El Brexit, como ha hecho con muchas otras cosas, ha estropeado ese maravilloso puente que constituía la escuela de fútbol. “Aquí los padres se conocían entre ellos, surgían nuevas relaciones y amistades. Y todos aprendían de todos. El Brexit nos ha fastidiado, porque el colegio tendrá menos niños a partir del año que viene. Va a ser mucho más difícil que la gente venga a Londres. Vamos a perder mucho con este desastre”, se lamenta.

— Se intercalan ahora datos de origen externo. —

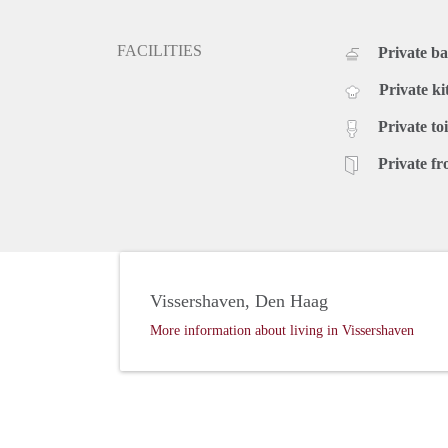
FACILITIES
Private b
Private ki
Private toi
Private fr
Vissershaven, Den Haag
More information about living in Vissershaven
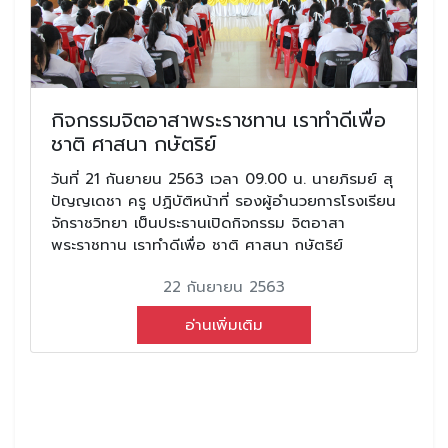
กิจกรรมจิตอาสาพระราชทาน เราทําดีเพื่อ
ชาติ ศาสนา กษัตริย์
วันที่ 21 กันยายน 2563 เวลา 09.00 น. นายภิรมย์ สุ
ปัญญเดชา ครู ปฏิบัติหน้าที่ รองผู้อํานวยการโรงเรียน
จักราชวิทยา เป็นประธานเปิดกิจกรรม จิตอาสา
พระราชทาน เราทําดีเพื่อ ชาติ ศาสนา กษัตริย์
22 กันยายน 2563
อ่านเพิ่มเติม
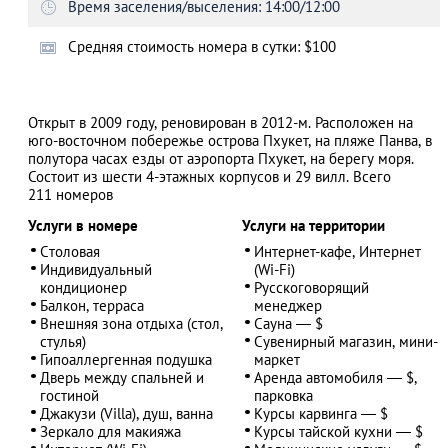
Время заселения/выселения: 14:00/12:00
Cредняя стоимость номера в сутки: $100
АЗАД
Открыт в 2009 году, реновирован в 2012-м. Расположен на
юго-восточном побережье острова Пхукет, на пляже Панва, в
полутора часах езды от аэропорта Пхукет, на берегу моря.
Состоит из шести 4-этажных корпусов и 29 вилл. Всего
211 номеров
Услуги в номере
Услуги на территории
Cтоловая
Интернет-кафе, Интернет
Индивидуальный
(Wi-Fi)
кондиционер
Русскоговорящий
Балкон, терраса
менеджер
Внешняя зона отдыха (стол,
Сауна — $
стулья)
Сувенирный магазин, мини-
Гипоаллергенная подушка
маркет
Дверь между спальней и
Аренда автомобиля — $,
гостиной
парковка
Джакузи (Villa), душ, ванна
Курсы карвинга — $
Зеркало для макияжа
Курсы тайской кухни — $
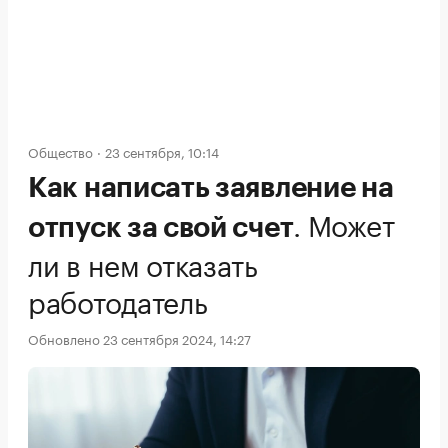
Общество
23 сентября, 10:14
Как написать заявление на
.
Может
отпуск за свой счет
ли в нем отказать
работодатель
Обновлено 23 сентября 2024, 14:27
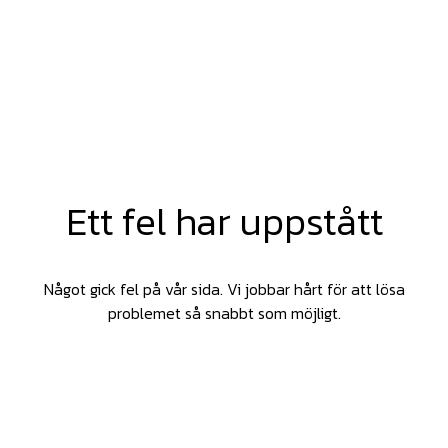
Ett fel har uppstått
Något gick fel på vår sida. Vi jobbar hårt för att lösa
problemet så snabbt som möjligt.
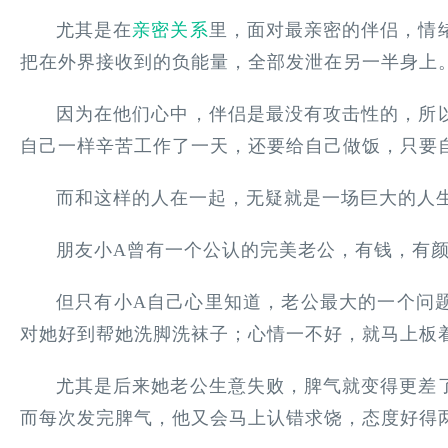
尤其是在
亲密关系
里，面对最亲密的伴侣，情
把在外界接收到的负能量，全部发泄在另一半身上
因为在他们心中，伴侣是最没有攻击性的，所
自己一样辛苦工作了一天，还要给自己做饭，只要
而和这样的人在一起，无疑就是一场巨大的人
朋友小A曾有一个公认的完美老公，有钱，有
但只有小A自己心里知道，老公最大的一个问
对她好到帮她洗脚洗袜子；心情一不好，就马上板
尤其是后来她老公生意失败，脾气就变得更差
而每次发完脾气，他又会马上认错求饶，态度好得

Aguantará mientras pueda. Cada tarde comienza, al terminar las clases, su rutina. Primero con los más pequeños, de seis, siete y ocho años. Observar a cada uno de esos seres minúsculos es toda una lección. El tímido y retraído que se abre a los demás con un balón en los pies. El perezoso que aprovecha cada descuido de los profesores -Tomás cuenta con dos ayudantes- para esconderse en la esquina del recreo. El lanzado que ya se recorre el patio sin bajar la mirada, pegado a la pelota. “Ese es un figura. Lo fue desde el primer día”, dice con orgullo el entrenador.

Entrenamiento en las instalaciones de la Academia Westminster, en Londres
Entrenamiento en las instalaciones de la Academia Westminster, en Londres

Y luego, a cargar todo el material para irse hasta los campos cercanos de la Academia Westminster, un colegio público inglés al que Tomás ha conseguido camelar para que le alquilen sus instalaciones. Dos campos en medio de vías de tren, bajo pasarelas urbanas y rodeados del tráfico de Londres de cada tarde. Las camisetas oficiales se las regala su amigo Sergio Dionisio, un portugués loco del fútbol que montó su pequeña empresa de limpieza hace veinte años en la capital británica. Habla de Tomás con cariño y admiración, como muchos otros padres para los que la escuela ha sido un enganche providencial con su propio pasado. A lo lejos, se oye al entrenador soltar un par de gritos a los chavales. Todos ellos sentados en el centro del campo. Se le estaban desperdigando, sin prestar la atención debida. Escuchan con seriedad a quien les ha tomado en serio desde el primer momento.